El partido empezó con control nuestro. A los 5 minutos, nuestros tres cuartos cogen velocidad, ganan los duelos individuales, Jose “Teniente” pisa hacia adentro y termina marcando un precioso ensayo. 0-5 en Las Terrazas.
A partir de ese ensayo se equilibró más el juego. Ellos defendían mejor y nosotros empezábamos a tener fallos, más de coordinación entre nosotros que de actitud, que en ningún momento se vino abajo.
Sobre el minuto 30 volvemos a romper el equilibrio y marca nuestro Jesusito Perea, un chaval que compensa con creces su tamaño con las ganas y el talento que pone. 0-12.
Y para cerrar el primer tiempo, como no podía ser de otra manera, Moni repite la eterna jugada de Moni, brevísimo amago de dar el balón fuera y carga frontal atravesando la defensa o llevándoselos colgados. 0-19.
En este primer tiempo es cuando nuestro Moni se calzó algunas de las mejores patadas de la temporada, mandando auténticos misiles que cruzaban el cielo del campo como el asteroide ese de la peli “deep impact”, dejando a los de Alcobendas con cara de desesperación. Hasta un 50-22 se marcó, chutando desde la cocina de su casa. Y eso que, aunque en una jugada se rompió un dedo de la mano derecha, se puso un esparadrapo y siguió jugando como quien se mancha la corbata de tortilla.

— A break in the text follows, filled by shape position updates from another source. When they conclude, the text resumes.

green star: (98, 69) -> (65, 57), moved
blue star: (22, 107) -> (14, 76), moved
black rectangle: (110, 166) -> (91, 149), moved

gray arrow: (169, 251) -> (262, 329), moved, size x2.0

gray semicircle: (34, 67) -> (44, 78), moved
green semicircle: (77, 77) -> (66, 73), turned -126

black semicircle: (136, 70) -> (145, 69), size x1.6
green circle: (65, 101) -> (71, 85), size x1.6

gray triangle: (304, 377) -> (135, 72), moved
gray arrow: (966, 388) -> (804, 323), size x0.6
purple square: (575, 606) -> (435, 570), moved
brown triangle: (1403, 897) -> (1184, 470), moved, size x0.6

En la reanudación ellos salen con un poco más de ímpetu y además aprovechan que estamos en inferioridad numérica por una amarilla. Pero el marcador no se mueve, ni siquiera cuando los tenemos rondando a cinco metros de nuestro ensayo.
A los 15 minutos montamos un buen avance desde su 22 a base de maul y rucks, llegamos hasta la puerta, ellos se ponen a defender lo que parecía que iba a ser un pick & go, pero Gonzalo, muy inteligente, se pone en el cerrado un poco más lejos, donde no hay defensores, recibe el balón y marca casi a placer. 0-24.
A mitad de la segunda parte cambiamos a un cojo por otro cojo, nuestro único recambio posible hoy. Thomas, que se había roto el abductor o algo así por esa zona al principio del partido y había aguantado arrastrándose como el Terminator de la peli buena (la 2, estaréis de acuerdo), no puede más y es sustituido por César, que también entra al baile con su aparatosa protección de la pantorrilla.
Y a la siguiente jugada, nuestros tres cuartos suben a presionar una de las coces de Moni, acaban recuperando el balón y es nuestro zaguero Lahuerta quien marca. 0-31.
Con la tranquilidad del resultado parece que la concentración se nos pierde un poco. Alcobendas marca el ensayo de la honrilla, pero sobre todo están más tiempo en nuestro campo y da la impresión de que nos puede caer algún chicharro más.
Pero no es así. Llegamos a una touch en su 22, hacemos un maul bastante apañado (y mira que no es algo que nos salga de forma natural ni, por supuesto, que entrenemos), empujamos hasta que nos frenan, giro hacia la izquierda (bueno, algunos de nuestros delanteros iban hacia “la otra” izquierda), Gonzalo pilla el balón y sale de lado, tan rápido que crea un hueco en la defensa de Alcobendas y se tira a la piscina para marcar el ensayo final, que deja el marcador en el definitivo 7-38.
Muchas gracias a los s23, que como siempre lo han dado todo en el campo, con muchas ganas y mucho buen rollo. Gracias también a Simón por cuidarnos con ternura y a nuestros lesionados, que aprovecharon la mañana soleada para venir a animar.
Como tenemos la enfermería hasta arriba y encima hoy hemos añadido dos bajas más, vamos a intentar aplazar el último partido del año (contra MAD Boadilla el fin de semana del 15 de diciembre) para después de navidades, a ver si así da tiempo a recuperar a todos los lisiados.